It's About Time...

28.7.05

A Foodie or An Asshole?

Who gives their partner the silent treatment during dinner, and then tosses a technical "thanks for dinner" out the window as she leaves the table for the serious offense of making mac 'n cheese for dinner?

Tami would say, "Don't be such a jerk."

D. would say, "A foodie. I'm mean, come on, reconstituted cheese? Oh, vile!"

Judge tenderly of me!

7 Comments:

  • At 29/7/05 09:02 , Blogger anna j said...

    thing is, i think a foodie would make the effort to at least suggest an alternative to the offensive meal instead of just getting annoyed and saying "whatever." that's where the asshole bit comes in.

     
  • At 30/7/05 06:16 , Anonymous Anonymous said...

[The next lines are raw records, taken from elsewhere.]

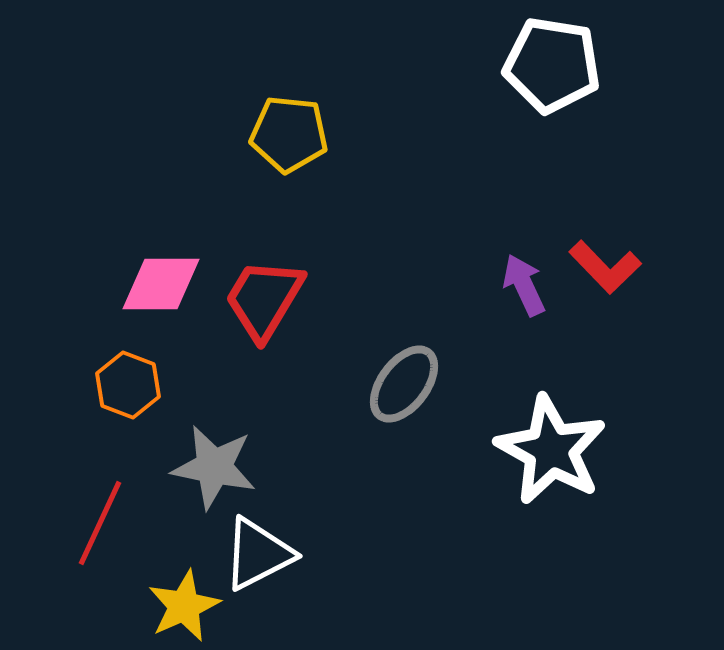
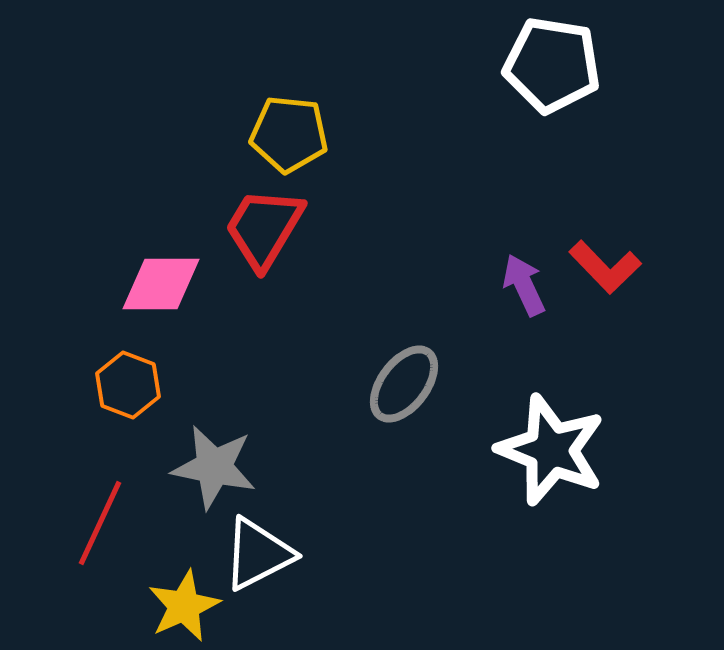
red trapezoid: moved 71 px up
white star: rotated 7 degrees counterclockwise
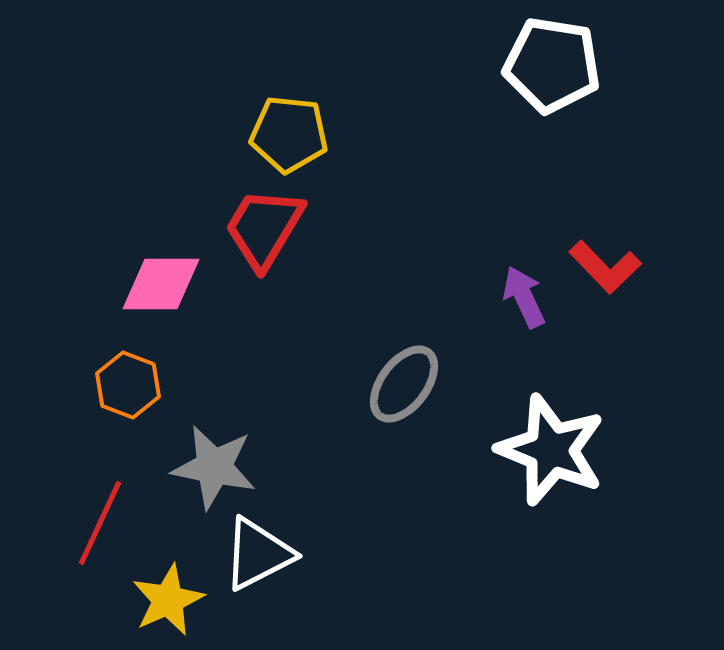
purple arrow: moved 12 px down
yellow star: moved 16 px left, 6 px up
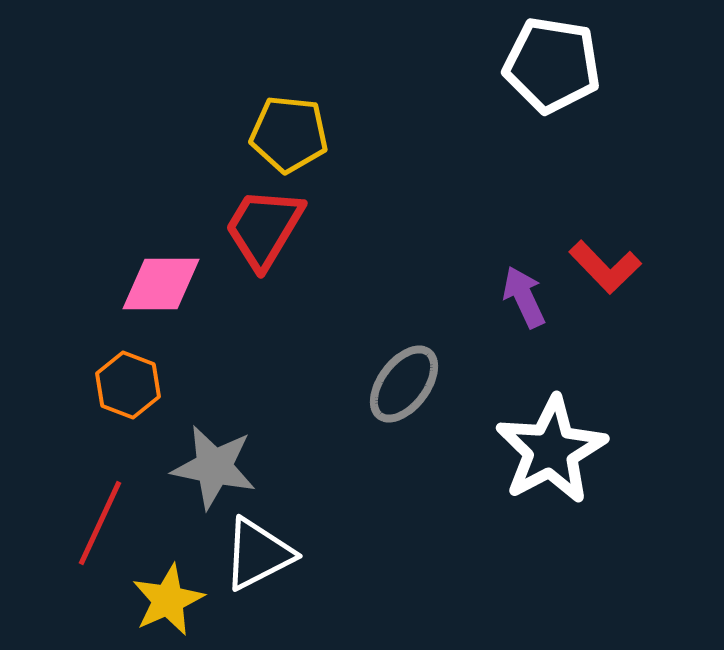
white star: rotated 22 degrees clockwise
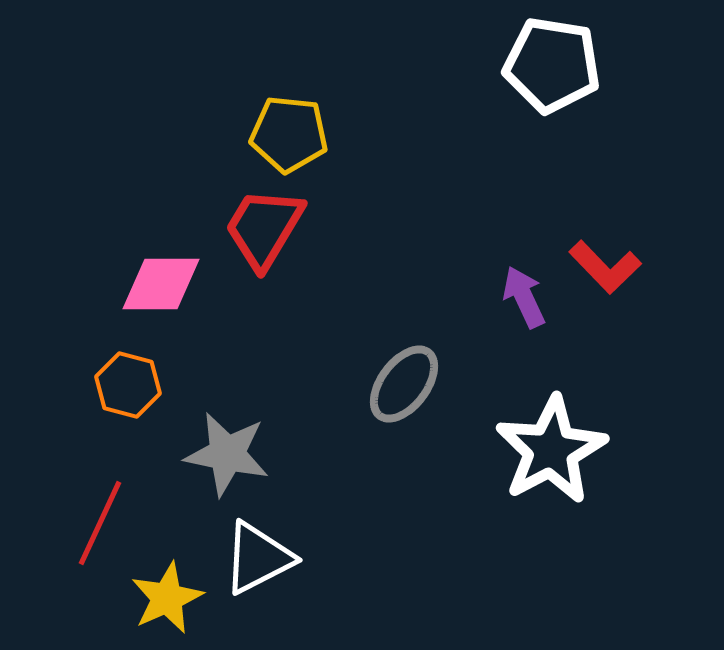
orange hexagon: rotated 6 degrees counterclockwise
gray star: moved 13 px right, 13 px up
white triangle: moved 4 px down
yellow star: moved 1 px left, 2 px up
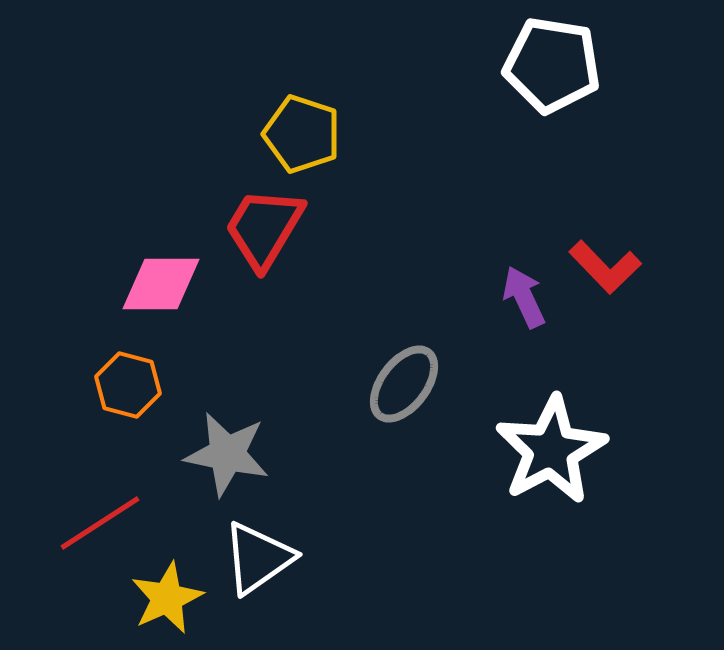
yellow pentagon: moved 13 px right; rotated 12 degrees clockwise
red line: rotated 32 degrees clockwise
white triangle: rotated 8 degrees counterclockwise
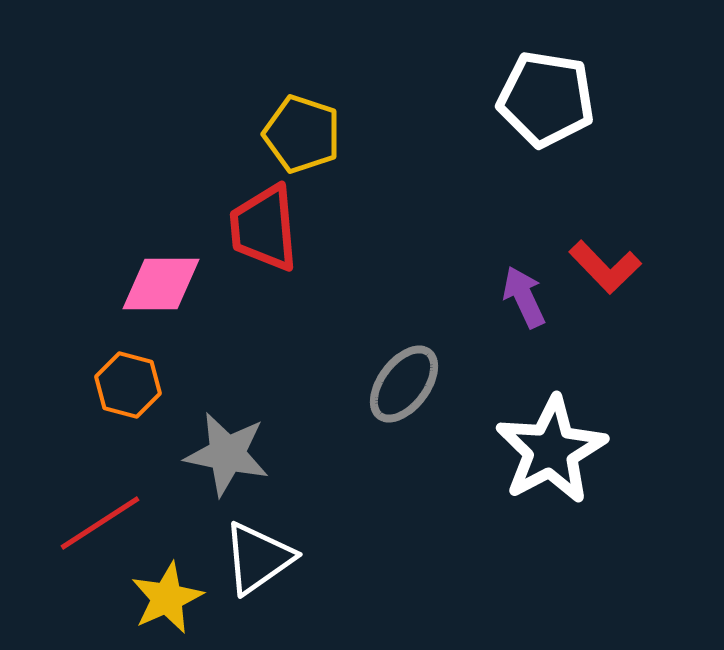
white pentagon: moved 6 px left, 34 px down
red trapezoid: rotated 36 degrees counterclockwise
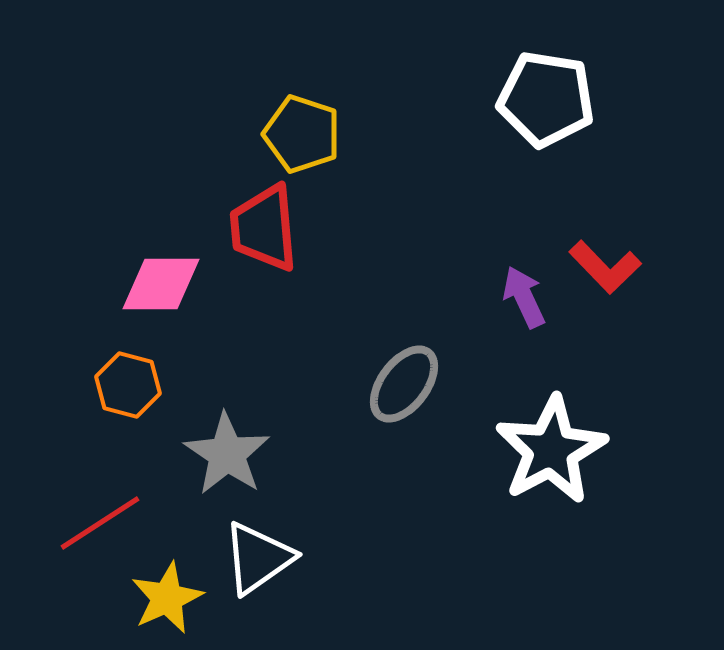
gray star: rotated 22 degrees clockwise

    Mac & cheese is one of my favorite meals... it's not too late to marry me, E.!

     
  • At 30/7/05 11:13 , Blogger anna j said...

    no, no, no, see, she was the one snubbing the mac and cheese that i had made for dinner. and it was the good kind, too! not the orange-powder kind.

     
  • At 30/7/05 11:47 , Anonymous Anonymous said...

    Oooooooohhhhh.... ok, then YOU'LL have to marry me! :) Except that I LIKE the orange powder kind the best!!!

     
  • At 2/8/05 01:59 , Blogger they call me mellow yellow said...

    I happen to prefer the good ol powder kind, but every once in a while I like the velveeta shells!! MMMMM rich and creamy!

     
  • At 2/8/05 20:21 , Blogger Ruth said...

    Like yer mom, Mellow?

     
  • At 17/8/05 06:35 , Anonymous Anonymous said...

    No, D. would probably ask for bare pasta with olive oil and black pepper since her dairy allergy's been worse than ever of late. And dash into the kitchen to prepare a salad to make her feel like she's eaten a 'proper' meal.

    You're right, a foodie suggests an alternative. Or indeed makes an alternative if le chef de jour's not in the mood to change his or her menu.

    Of course there are always moments when one has to compromise. Life can't all be exquisite gastronomical treats. When all else fails there are always veggie burgers to be grilled and bunged into that vile plastic bread my lover seems to adore.